[1/8] Add block range data structure for blocks with non-contiguous address ranges

Message ID 20180625234210.1dbf3a9a@pinnacle.lan
State New
Headers show
Series
  • Non-contiguous address range support
Related show

Commit Message

Kevin Buettner June 26, 2018, 6:42 a.m.
This patch does the following:

- Introduces a block range data structure which is accessed via
  a new field in struct block.
- Defines several macros for accessing block ranges.
- Defines a new function, make_blockrange, which is responsible for
  creating the new data structure.
- Defines a predicate (function) which checks to see if an address
  is present in a block.

It should be noted that some support for non-contiguous ranges already
existed in GDB in the form of blockvector addrmaps.  This support
allowed GDB to quickly find a block containing a particular address
even when the block consists of non-contiguous addresses.  See
find_block_in_blockvector() in block.c, dwarf2_record_block_ranges()
in dwarf2read.c, and record_block_range() in buildsym.c.

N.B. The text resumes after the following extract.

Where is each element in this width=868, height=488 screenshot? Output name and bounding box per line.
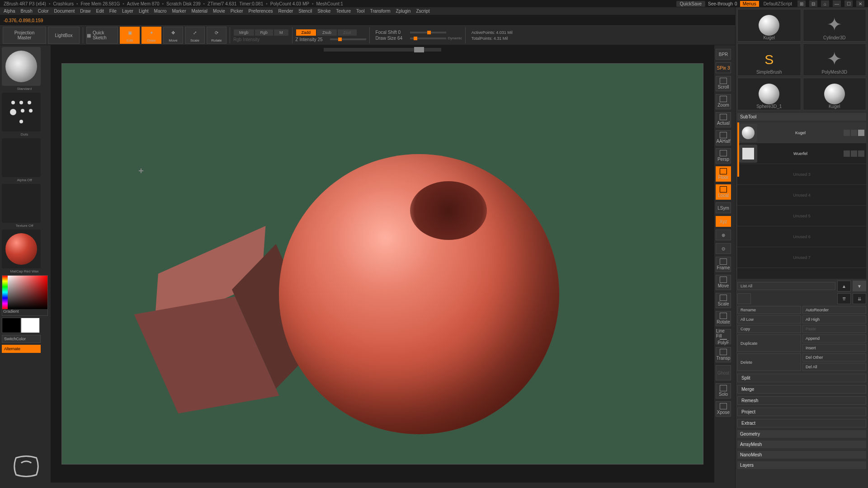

Addrmaps do not provide a convenient way to examine address ranges
associated with a particular block.  This data structure (and its
interface) is set up for quickly finding the value (which in this case
is a block) associated with a particular address.  The interface
does not include a method for doing a reverse mapping from blocks to
addresses.  A linear time mapping might be attempted via use of the
addrmap's foreach method, but this is not as straightforward as it
might first appear due to the fact that blocks corresponding to inline
function instances and lexical blocks w/ variables end up getting
interspersed in in the set of transitions.

Note:  If this approach is deemed to be too expensive in terms of
space, an alternate approach might be to attempt the linear time
mapping noted above.  find_pc_partial_function() needs to be able to
quickly know whether there are discontiguous ranges (for determining
cache validity), so a flag for this property would have to be added to
struct block.  Also integral to this set of changes is the concept of
an "entry pc" which might be different than the block's start address.
An entry_pc field would also need to be added to struct block.  This
does not result in any space savings in struct block though since the
space for the flag and entry_pc use more space than the blockranges
struct pointer that I've added.  There would, however, be some space
savings due to the fact that the new data structures that I've added
for this patch would not need to be allocated.  (I happen to like the
approach I've come up with, but I wanted to mention another possibility
just in case someone does not.)

gdb/ChangeLog:
    
    	* block.h (blockrange, blockranges): New struct declarations.
    	(struct block): Add new field named `ranges'.
    	(BLOCK_RANGES, BLOCK_NRANGES, BLOCK_RANGE, BLOCK_CONTIGUOUS_P)
    	(BLOCK_RANGE_START, BLOCK_RANGE_END, BLOCK_ENTRY_PC): New
    	macros for accessing ranges in struct block.
    	(make_blockranges): New declaration.
    	(block_contains_pc): New declaration.
    	block.c (make_blockranges): New function.
    	(block_contains_pc): New function.
---
 gdb/block.c | 39 ++++++++++++++++++++++++++++
 gdb/block.h | 84 +++++++++++++++++++++++++++++++++++++++++++++++++++++++++++++
 2 files changed, 123 insertions(+)

Comments

Simon Marchi Aug. 1, 2018, 1:35 a.m. | #1
On 2018-06-26 02:42 AM, Kevin Buettner wrote:
> This patch does the following:

> 

> - Introduces a block range data structure which is accessed via

>   a new field in struct block.

> - Defines several macros for accessing block ranges.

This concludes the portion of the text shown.